Laurent Fialaix ne s'adresse pas au lecteur mais à Jean-Phy, son alter égo, l'amour de sa vie trop tôt disparu. Après six années de vie commune rendues difficiles par un accident et la dépression de Jean-Phy, ce dernier, par un sombre après-midi de juillet, commet l'acte irréparable en mettant fin à ses jours. Pour ne pas sombrer, Laurent Fialaix se confie à la page blanche, à cet autre lui qui ne répondra plus. Mais il le fait avec une telle simplicité, une telle sincérité et un tel amour, que l'on ne peut rester insensible.

Le cœur de cette histoire est bien évidemment le travail de deuil quand l'être que l'on aime le plus au monde décide un jour de "partir" seul. On est alors empêtré dans un imbroglio de sentiments plus ambigus les uns que les autres: entre le vide que crée le départ, la culpabilité de n'avoir pas vu, la colère face à une décision si définitive, la difficulté de se reconstruire, les souvenirs bons et mauvais, Laurent Fialaix ne masque rien. Il ne se donne jamais le beau rôle du veuf éploré ni n'oublie les défauts de son compagnon. En ce sens, la confession de Laurent Fialaix est universelle : elle nous parle de tous ces gens qui se sont aimés follement et que la mort a séparés.
Mais Laurent Fialaix évoque aussi, au fil des pages, les difficultés auxquels font face les couples homosexuels, les vides juridiques et le regard des autres. Pour autant, Nos bonheurs fragiles n'est pas un récit militant, et ce serait une grave erreur de le réduire à cela. Comme je le disais plus haut, il s'agit avant tout d'une déclaration d'amour poignante. A vrai dire, en lisant ce roman, on oublie toute considération stylistique ou littéraire; on constate simplement que chaque mot sonne terriblement juste, que la démarche est d'une grande sincérité et que c'est ce qui rend ce texte si fort. Et si le bonheur est fragile, Laurent Fialaix montre aussi ici qu'il peut être pluriel et que la vie continue malgré tout.

Laurence

Extrait :

Aujourd'hui, si le temps passe, si j'ai repris une vie que ceux qui ne savent pas peuvent estimer « normale », en secret je n'ai pas pansé mes plaies. Sur mes montagnes russes, il m'arrive de me ruer dans des impasses que je suis le seul à ne pas voir.
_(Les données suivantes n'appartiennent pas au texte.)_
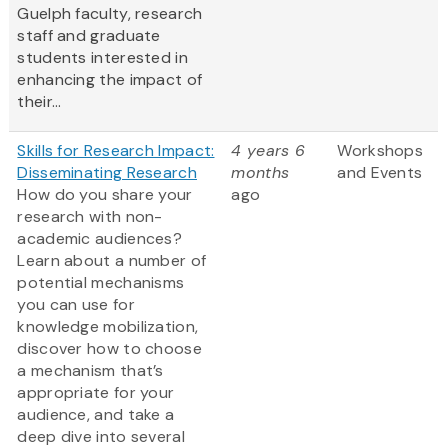
Guelph faculty, research
staff and graduate
students interested in
enhancing the impact of
their...
Skills for Research Impact:
4 years 6
Workshops
Disseminating Research
months
and Events
How do you share your
ago
research with non-
academic audiences?
Learn about a number of
potential mechanisms
you can use for
knowledge mobilization,
discover how to choose
a mechanism that’s
appropriate for your
audience, and take a
deep dive into several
Les pages qui suivent en sont le reflet aussi sincère que possible, l'histoire d'un deuil dont je ne sais encore s'il est tout à fait possible, mon histoire, le journal de ma vie sans toi. Avec mes paradoxes, mes aveuglements, mes larmes et mes furtifs petits bonheurs, mes souffrances et mes espoirs, mes idées noires, mes abandons et cette envie obsessionnelle de tout recommencer.
Recommencer. Mais quoi ?
Quelque chose qui nous ressemblerait, toi et moi.
Quelque chose devenu impossible sans doute.